Untuk membantu kita memilih pemimpin yang lebih baik, kita harus memanfaatkan prinsip-prinsip filosofis dalam dialog  Platon, terutama Republik.

Republik merangsang warga biasa untuk merenungkan negara dan membuat reaksi yang sesuai untuknya, sehingga dapat memandu pertimbangan dan tindakan selanjutnya kita.

Secara khusus, prinsip-prinsipnya dapat membantu kita dalam memilih pemimpin dan pemerintah kita, yang pada gilirannya dapat membantu kita mengatasi ketidakpercayaan dan sinisme kita terhadapnya.

Pada abad ke dua puluh satu, sebagian besar pemerintah dipilih secara demokratis dan warga negara biasa diizinkan berpartisipasi secara politik melalui kotak suara. Jika mereka yang berkuasa dipilih secara lebih hati-hati oleh warga negara, maka akan terjadi pengurangan ketidakpercayaan dan sinisme terhadap mereka. Pertanyaannya adalah, apa yang merupakan pilihan yang teliti?

Saya akan mengatakan  pilihan seperti itu harus dibuat berdasarkan kriteria yang dapat diandalkan. Saya percaya  Platon 's Socrates memberikan satu kriteria seperti itu di Republik: seseorang harus menjadi filsuf untuk memerintah. Dalam arti harfiah, penguasa harus menjadi pencinta kebijaksanaan yang merupakan makna dari kata Yunani Philosophia . Dalam  Platon 's Crito , ia menegaskan  pemikiran satu orang bijak mungkin lebih baik daripada banyak pemikiran orang bodoh ( Crito 47a-b).

Tetapi apa artinya menjadi pencinta kebijaksanaan, atau filsuf? Seperti yang dikemukakan karya-karya  Platon , baginya 'filsafat' tidak boleh dipahami dalam arti sempit. Ini bukan subjek yang terkotak-kotak yang terputus dari urusan duniawi, seperti yang bisa terjadi dengan filsafat akademik saat ini, tetapi merupakan hasrat yang kuat untuk memahami semua yang ada. 

Dorongan utama argumennya di Republik adalah  mereka yang memerintah harus melakukannya dengan keahlian yang relevan, tetapi raja filsuf harus dilatih dalam hal-hal berikut khususnya: (a) pendidikan jasmani, (b) musik, dan (c) matematika ( Republik 398b-412b, 522c-e, 525b-526c). Karena itu marilah kita mempertimbangkan disiplin ini pada gilirannya.

Bagi  Platon, seperti bagi kebanyakan orang Yunani, pendidikan jasmani sama pentingnya dengan menumbuhkan pikiran. Sikap ini mengilhami perkataan klasik Romawi kemudian, mens sana dalam corpore sano : 'pikiran sehat dalam tubuh yang sehat'. 

Pendidikan jasmani meningkatkan kesehatan dan kebugaran umum, yang seringkali merupakan prasyarat dari pikiran yang sehat. Ini bukan hukum absolut, tetapi orang akan merasa sulit untuk tidak setuju  tubuh yang sehat sangat penting untuk secara efisien melaksanakan tugas-tugas pemerintah sehari-hari. 
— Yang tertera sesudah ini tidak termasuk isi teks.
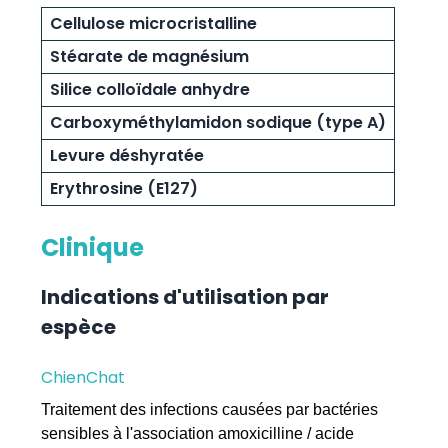
Cellulose microcristalline
Stéarate de magnésium
Silice colloïdale anhydre
Carboxyméthylamidon sodique (type A)
Levure déshyratée
Erythrosine (E127)
Clinique
Indications d'utilisation par
espèce
Chien
Chat
Traitement des infections causées par bactéries
sensibles à l'association amoxicilline / acide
Rakyat harus sehat secara fisik   untuk melindungi warga dari ancaman internal dan eksternal. Ini tidak terbatas pada personel keamanan (polisi, angkatan bersenjata, dll) tetapi   berlaku untuk para pemimpin mereka. Dia yang akan membela keadilan atau rakyat terlebih dahulu harus memiliki kekuatan untuk membela diri.

Saya menemukan paralel di sini di Blaise Pascal's Pensees, di mana ia berpendapat  "keadilan tanpa kekuatan adalah tidak berdaya." (Bagian V, 298). Saya diingatkan akan Game of Thrones karya George RR Martin, di mana ia menulis, "orang yang melewati hukuman itu harus mengayunkan pedang." lapangan dengan tentaranya. 

Secara umum, kemampuan untuk berhubungan dengan bawahan seseorang adalah kualitas kepemimpinan yang khas, sangat diperlukan dalam memerintah. Sederhananya, para pemimpin politik tidak harus terlepas dari rakyat.

Namun, kebugaran fisik bukanlah kondisi yang cukup untuk tata pemerintahan yang baik. Kekuatan brutal, jika tidak dibatasi, berbahaya. Seperti yang dikatakan  Platon , para pemimpin kita seharusnya tidak pernah menjadi 'penguasa biadab' - lebih seperti "serigala yang menyerang domba daripada anjing yang merawat mereka" ( Republik 416a-c). Jadi kekuatan fisik harus ditempa dengan alasan. Kontrol politik yang rasional adalah jalur pemerintahan yang baik.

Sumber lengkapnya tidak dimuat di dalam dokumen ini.